The schematic diagram of constructing our BlueDepth dataset. Dataset A contains all underwater images from the existing seven UMDE datasets (Sea-Thru, NYU-U, SQUID, FLSea, Atlantis, SUIM-SDA, and USOD10K), while Dataset B stores all pseudo-labeled depth maps for each underwater image from Dataset A. Dataset C is a subset randomly selected from Dataset B, while Dataset D is its subjectively labeled counterpart. The generation and selection of high-quality depth maps includes four main steps. Step 1 : Six state-of-the-art MDE methods (AdaBins, DPT, Marigold, Depth Anything V1, Depth Anything V2, and Lotus Depth) are used to generate pseudo-labeled depth maps from Dataset A. Step 2 : The depth maps are subjectively evaluated from Dataset C. Step 3 : The LAR-IQA model is fine-tuned with Dataset D. Step 4 : The fine-tuned LAR-IQA model is employed to automatically select the best depth maps from Dataset B.
Overview of the proposed Tree-Mamba architecture.

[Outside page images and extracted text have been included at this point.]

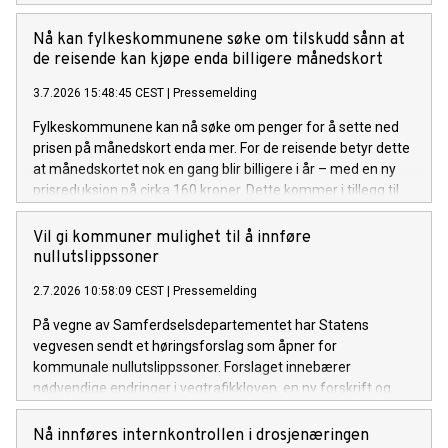
Nå kan fylkeskommunene søke om tilskudd sånn at
de reisende kan kjøpe enda billigere månedskort
3.7.2026 15:48:45 CEST
|
Pressemelding
Fylkeskommunene kan nå søke om penger for å sette ned
prisen på månedskort enda mer. For de reisende betyr dette
at månedskortet nok en gang blir billigere i år – med en ny
prisreduksjon på cirka 160 kroner. Dette kommer i tillegg til
den forrige prisreduksjonen på om lag 100 kroner.
Vil gi kommuner mulighet til å innføre
nullutslippssoner
2.7.2026 10:58:09 CEST
|
Pressemelding
På vegne av Samferdselsdepartementet har Statens
vegvesen sendt et høringsforslag som åpner for
kommunale nullutslippssoner. Forslaget innebærer
nødvendige endringer i vegtrafikkloven, en ny forskrift og
endringer i skiltforskriften. Formålet er blant annet å
fremskynde overgangen til nullutslippsvarebiler.
Nå innføres internkontrollen i drosjenæringen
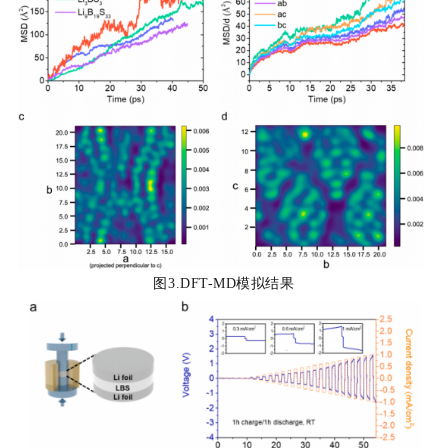
图3.DFT-MD模拟结果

An underwater image first passes through a CNN-based encoder to produce multi-scale feature maps. These feature maps are then fed into 3×3 convolutional layers to reduce the feature channels. Next, Mamba fusion layers are used to refine the feature maps, where the proposed tree-aware scanning strategy adaptively constructs a minimum spanning tree with a spatial topological structure from the input feature maps and propagates multi-scale structural features via tree state propagation. Finally, the depth map is produced through the prediction head.